Justice Antonin Scalia was dead wrong in striking down California’s restriction on selling horribly violent video games to children. And Justice Clarence Thomas did a spectacular job of showing why the Founders would uphold this law.
California enacted a law restricting the sale of graphically violent video games to children, requiring an adult to make the purchase. One such graphic game involves the player torturing a girl as she pleads for mercy, urinating on her, dousing her with gasoline and setting her on fire.
Video game merchants challenged the law for violating the First Amendment. By a single vote, the court agreed. That majority was Scalia, joined by moderate Anthony Kennedy and three liberal justices (Ruth Bader Ginsburg and President Obama’s two appointees, Sonia Sotomayor and Elena Kagan).

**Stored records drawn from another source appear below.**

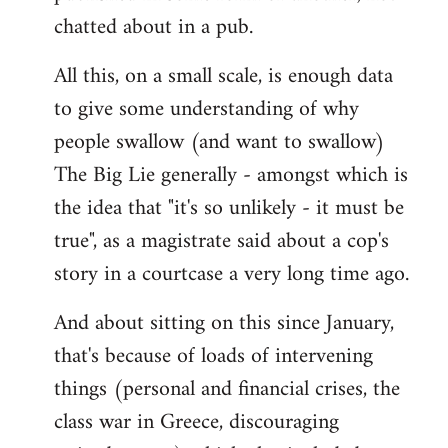
chatted about in a pub.
All this, on a small scale, is enough data
to give some understanding of why
people swallow (and want to swallow)
The Big Lie generally - amongst which is
the idea that "it's so unlikely - it must be
true", as a magistrate said about a cop's
story in a courtcase a very long time ago.
And about sitting on this since January,
that's because of loads of intervening
things (personal and financial crises, the
class war in Greece, discouraging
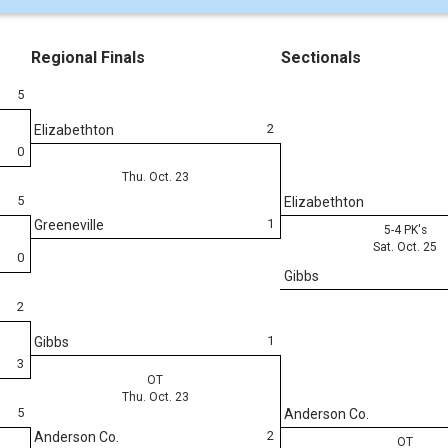
Regional Finals
Sectionals
5
2
Elizabethton
0
Thu. Oct. 23
5
Elizabethton
1
Greeneville
5-4 PK's
Sat. Oct. 25
0
Gibbs
2
1
Gibbs
3
OT
Thu. Oct. 23
5
Anderson Co.
2
Anderson Co.
OT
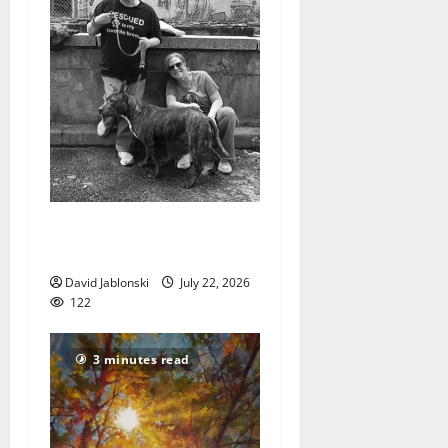
West Orange Animal Welfare
League seeks volunteers
David Jablonski
July 22, 2026
122
3 minutes read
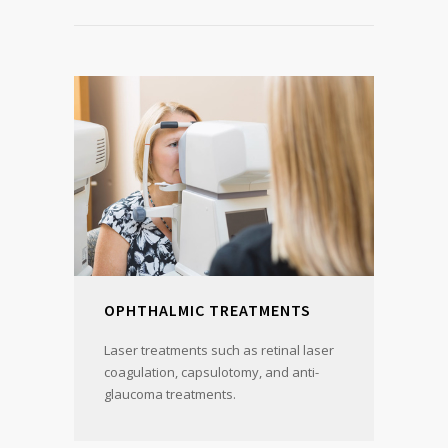
OPHTHALMIC TREATMENTS
Laser treatments such as retinal laser
coagulation, capsulotomy, and anti-
glaucoma treatments.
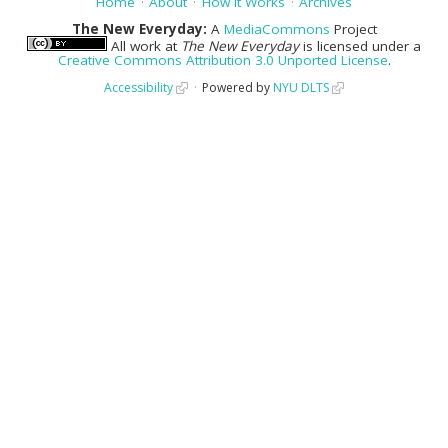
Home
About
How It Works
Archives
The New Everyday:
A
MediaCommons
Project
All work at
The New Everyday
is licensed under a
Creative Commons Attribution 3.0 Unported License
.
Accessibility
Powered by
NYU DLTS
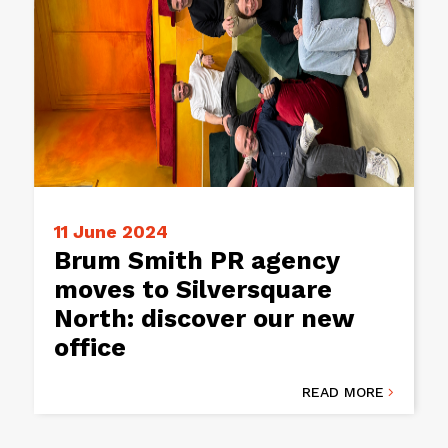
11 June 2024
Brum Smith PR agency
moves to Silversquare
North: discover our new
office
READ MORE

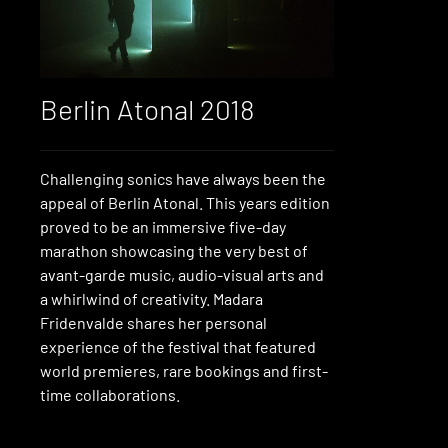
Berlin Atonal 2018
Challenging sonics have always been the
appeal of Berlin Atonal. This years edition
proved to be an immersive five-day
marathon showcasing the very best of
avant-garde music, audio-visual arts and
a whirlwind of creativity. Madara
Fridenvalde shares her personal
experience of the festival that featured
world premieres, rare bookings and first-
time collaborations.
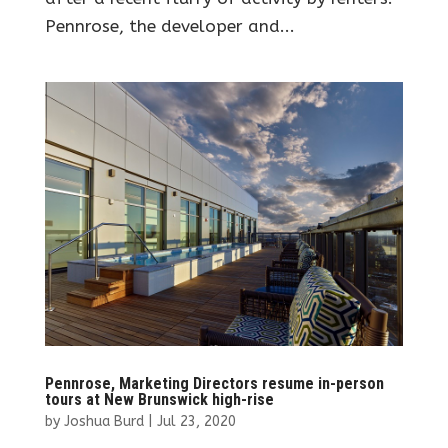
Pennrose, the developer and...
Pennrose, Marketing Directors resume in-person
tours at New Brunswick high-rise
by
Joshua Burd
|
Jul 23, 2020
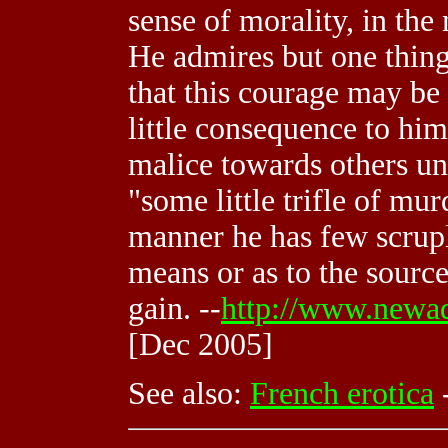
sense of morality, in th
He admires but one thing
that this courage may be 
little consequence to him
malice towards others un
"some little trifle of mur
manner he has few scruple
means or as to the sourc
gain. --
http://www.newad
[Dec 2005]
See also:
French erotica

The court upheld the law 7 to 2, but not on speech grounds. Scalia wrote for five justices that there are four types of speech outside First Amendment protection: obscenity, child porn, incitement and “fighting words.”
Holding that obscenity only covers sexual material, the court struck down this law for not satisfying the “strict scrutiny” required of content-based speech restrictions.
Justice Samuel Alito, joined by Chief Justice John Roberts, voted that the law was void for vagueness — so poorly written that people could not tell where the line was drawn, which would require the statute to be rewritten.
While not reaching the free-speech issue, he strongly suggested Scalia was wrong.
The first dissent was by Justice Stephen Breyer. He quoted from a 1944 case, where the court recognized that the “power of the state to control the conduct of children reaches beyond the scope of its authority over adults.”
Although agreeing with the majority that strict scrutiny applies here, Breyer added in his typical fashion that this modest restriction on speech is OK because its benefits outweigh the costs to liberty.
The only originalist opinion came from Thomas, who filed an outstanding dissent that cogently set forth why this law would be acceptable in 1791 when the First Amendment was adopted.
Referencing Scalia’s four types of unprotected speech, Thomas explains, “the practices and beliefs held by the Founders reveal another category …: speech to minor children bypassing their parents. … Parents had absolute authority over their minor children and … parents used that authority to direct the proper development of their children.”
Thomas continued that parents in 1791 had a duty to restrict influences on their children, because children were recognized to have their own moral failings, and parents were to rigorously instill good values in them and secure wholesome influences on their development.
For that reason, parents took charge of their children’s education and monitored what they read and who they spend time with. Even in their late teens, children could not marry or join the military without parental consent, or vote, serve on juries, or be witnesses in court.
Thomas showed how the Founders believed limited government could only endure if parents faithfully raised children to become virtuous and productive adults. Parents had a “sacred trust” to shield children from corrupting influences and to safeguard their development into responsible citizens.
Clarence Thomas’ dissent speaks to countless cultural issues we face today. It should be recommended reading for anyone trying to understand the Framers’ meaning in the First Amendment where children are concerned.
This case presents as stark a contrast as you’ll ever see showing how conservatives can split on the meaning of the Constitution. And it’s a critical reminder that the court hangs in the balance in the 2012 election.